Owning a house is expensive and lenders want to make sure you’ll be okay. If they max out your savings and let you borrow as much as your income allows, you may run into trouble getting your mortgage paid one day. That’s where mortgage reserves come in handy.
What are Mortgage Reserves?
Mortgage reserves are funds that will remain left over in your account after you close on the loan. After you pay off the seller, lender, appraiser, attorney, and title company, it’s the money that sits in your account.
If you lose your job, fall ill, or have any other type of emergency, your mortgage reserves can help you make your mortgage payments on time. Borrowers typically have mortgage reserves in:
- Savings accounts
- Checking accounts
- Life insurance with cash value
How Long Does Money Need to be in Your Account?
Lenders don’t count funds that aren’t seasoned. For a mortgage, seasoned means in your account for at least 60 days. If you notice, lenders always ask for the last two months’ of bank statements. They are looking for any large deposits within that time. That’s why they say your funds should be seasoned for 60 days or two months.
If you do have large deposits within 60 days, be ready to provide proof of their origination. For example, if you sold your car recently and received a large payment for it, show the lender the bill of sale and canceled check or proof of wire transfer.
If you can’t prove the funds’ origination, you won’t be able to use them as mortgage reserves. It’s worth waiting the two months that lenders require in order for your funds to count.
Do you Need Reserves?
Not all loan programs require reserves. In fact, most loans for primary residences don’t require them. This includes conventional, FHA, VA, and USDA loans. Most loan programs start requiring reserves when you need a loan for something out of the ordinary.
Conventional loans, for example, require reserves when you want a loan for a second home or investment home. If you start adding units, such as a 2-4 unit property, the reserve requirement increases. A second home that is a single-family residence, for example, needs two months of reserves, whereas a multi-unit investment unit needs 6 – 12 months of reserves.
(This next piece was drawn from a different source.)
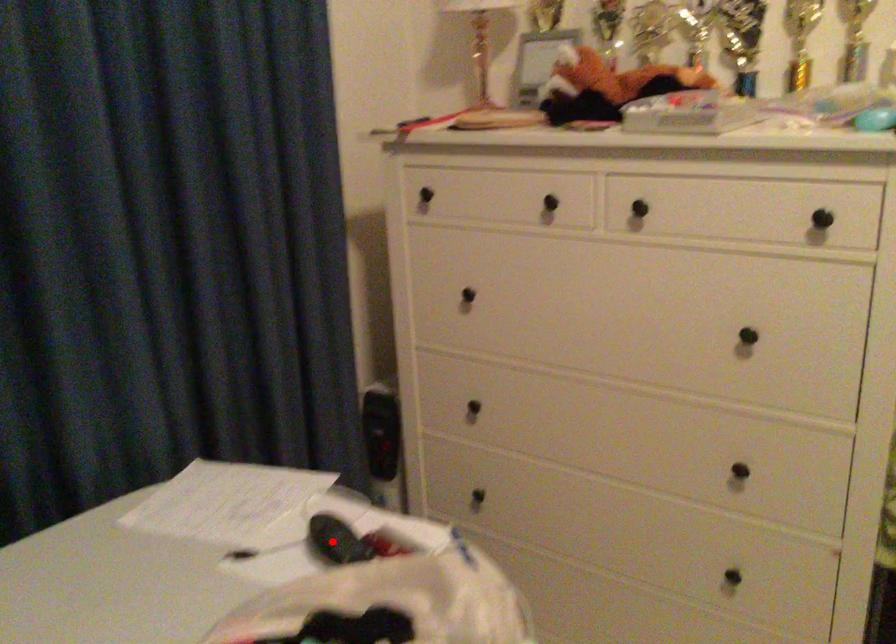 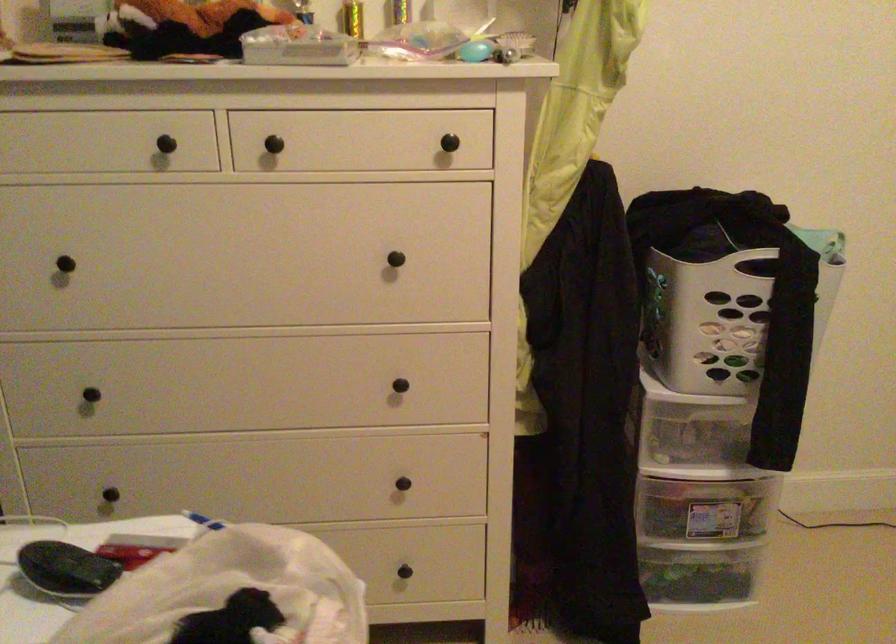 Where in the second image is the point corresponding to the highlighted location from the first image?

(65, 569)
FHA loans typically don’t require reserves unless you buy a multi-unit property with more than two units. VA and USDA loans don’t require reserves at all, but will consider them if it helps your application.
In all cases, lenders view reserves as a compensating factor. In other words, it can make up for other ‘risky’ factors, such as a borderline credit score or high debt ratio. It’s never a bad thing to have money on hand. It makes you look less risky and more likely to be able to afford the loan even if you lose your job.
Reserves Must be Liquid
Keep in mind that in order for reserves to count, they must be liquid. In other words, they must be able to be converted into cash quickly. Checking and savings accounts are obviously liquid, as are stocks and bonds, because you can liquidate them quickly. Real estate investments or cars are not liquid. Yes, you could sell them for cash, but it will take time, which doesn’t make them a good option as reserves.
It’s always a good idea to have mortgage reserves on hand, even if the loan program doesn’t require it. Homeownership is expensive and life is unpredictable. You never know when you may need to dip into your savings to make your mortgage payment. As a bonus, having the extra money on hand may help you get qualified.